For this purpose, a search engine may tabulate how many times a given word appears on a specific page. The system may then attribute a weight to a word, depending on the prominence of its location on the page, and its appearance within the title of the page, its subheadings, links, and meta tags. The various engines each have their own method for assigning words their weights within an index. This is illustrated by the fact that each search engine, when fed keywords or key phrases, will compile different lists with the results listed in different orders.
Neat And Compact
However a given search engine combines data with other pieces of information, it will first encode this data to save on storage space. Google, for instance, in its earliest days, used 2 bytes of 8 bits each for storing the information used in weighting words, such as capitalization, font size, and location. Each element employed in the weighting process would take up some 2-3 bits within this 2 byte grouping, with 8 bits of information equaling 1 byte. This type of encoding keeps the data neat and compact. At this point, the information is all set to be indexed.

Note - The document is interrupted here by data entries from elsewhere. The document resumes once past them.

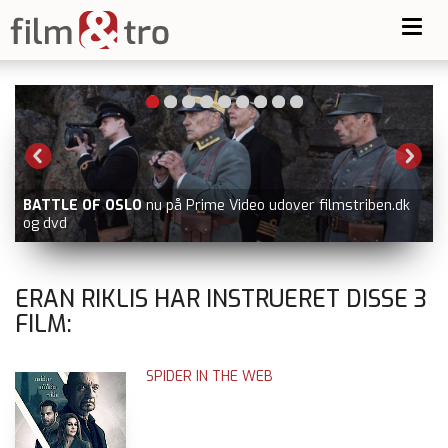
Toggl
navig
BATTLE OF OSLO
nu på Prime Video udover filmstriben.dk
og dvd
ERAN RIKLIS HAR INSTRUERET DISSE
3
FILM:
SPIDER IN THE WEB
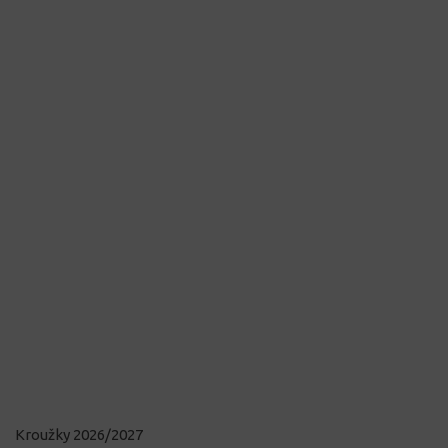
Kroužky 2026/2027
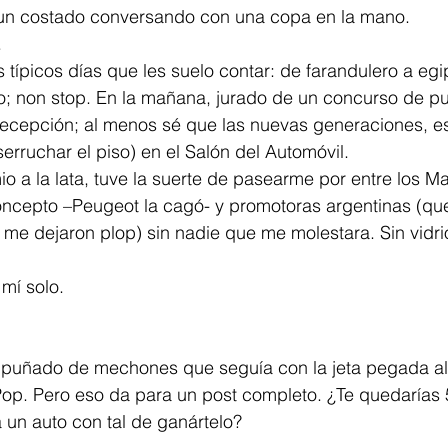
a un costado conversando con una copa en la mano.
.
 típicos días que les suelo contar: de farandulero a egi
o; non stop. En la mañana, jurado de un concurso de pu
decepción; al menos sé que las nuevas generaciones, es
serruchar el piso) en el Salón del Automóvil.
o a la lata, tuve la suerte de pasearme por entre los Ma
ncepto –Peugeot la cagó- y promotoras argentinas (que
me dejaron plop) sin nadie que me molestara. Sin vidri
 mí solo.
l puñado de mechones que seguía con la jeta pegada al
Pop. Pero eso da para un post completo. ¿Te quedarías 
 un auto con tal de ganártelo?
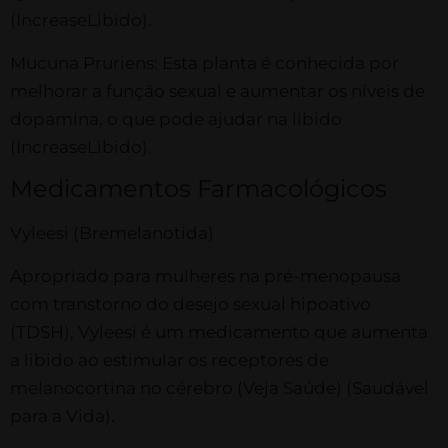
(IncreaseLibido)​.
Mucuna Pruriens: Esta planta é conhecida por
melhorar a função sexual e aumentar os níveis de
dopamina, o que pode ajudar na libido​
(IncreaseLibido)​.
Medicamentos Farmacológicos
Vyleesi (Bremelanotida)
Apropriado para mulheres na pré-menopausa
com transtorno do desejo sexual hipoativo
(TDSH), Vyleesi é um medicamento que aumenta
a libido ao estimular os receptores de
melanocortina no cérebro​ (Veja Saúde)​​ (Saudável
para a Vida)​.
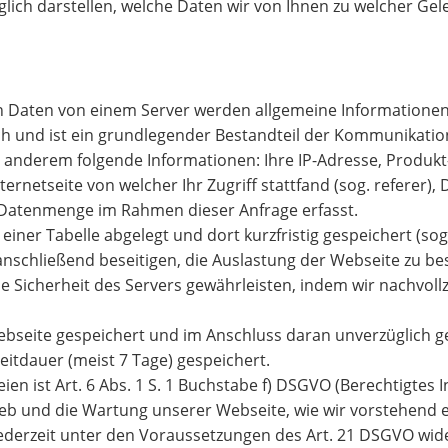
ich darstellen, welche Daten wir von Ihnen zu welcher Ge
on Daten von einem Server werden allgemeine Informationen
ch und ist ein grundlegender Bestandteil der Kommunikatio
anderem folgende Informationen: Ihre IP-Adresse, Produk
ternetseite von welcher Ihr Zugriff stattfand (sog. referer)
Datenmenge im Rahmen dieser Anfrage erfasst.
einer Tabelle abgelegt und dort kurzfristig gespeichert (sog
anschließend beseitigen, die Auslastung der Webseite zu b
icherheit des Servers gewährleisten, indem wir nachvollzi
 Webseite gespeichert und im Anschluss daran unverzüglich 
itdauer (meist 7 Tage) gespeichert.
en ist Art. 6 Abs. 1 S. 1 Buchstabe f) DSGVO (Berechtigtes 
rieb und die Wartung unserer Webseite, wie wir vorstehend 
ederzeit unter den Voraussetzungen des Art. 21 DSGVO wide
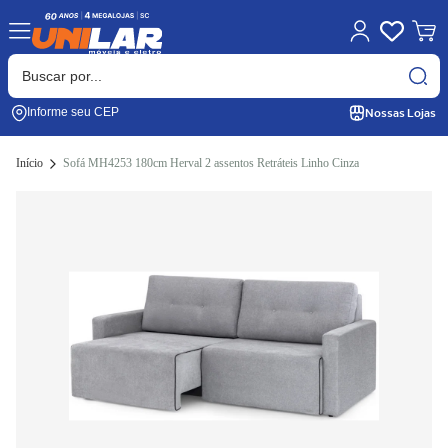
Nossas Lojas
Informe seu CEP
Início
Sofá MH4253 180cm Herval 2 assentos Retráteis Linho Cinza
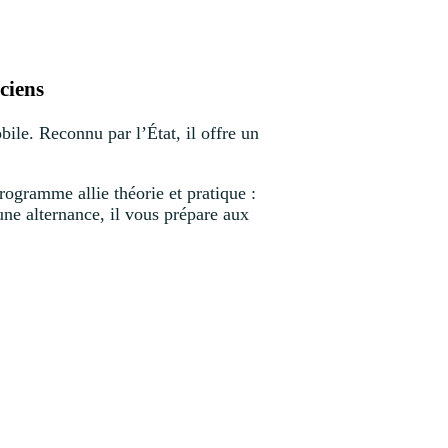
ciens
ile. Reconnu par l’État, il offre un
ogramme allie théorie et pratique :
une alternance, il vous prépare aux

Indexing allows for information to be found fast. While there are a number of ways to build an index, one of the most effective methods is to create a hash table. Hashing is the process by which numerical values are assigned to each word.
Certain letters of the alphabet are found at the head of a word more often. If you look at the entries in a dictionary, you can see that the section of words that begin with the letter M is much larger than the section of words beginning with the letter Z. Hashing is a system that is designed to even out this difference by spreading the entries over a certain number of sections. It is this process, distinct from the process of alphabetizing words, which is the key to the hash table's effectiveness.
Without hashing, words beginning with Z would take longer to find than words beginning with M, for example. Hashing speeds up the process by evening out the difference between popular and unpopular first letters, for instance. That means faster results.
Hashing also maintains a separation between the index and the word or phrase entry so that the hash table keeps the hash number as well as the address to the actual information. This is a very efficient method by which data can be indexed and stored enabling the user to obtain results with great speed even during an elaborate search.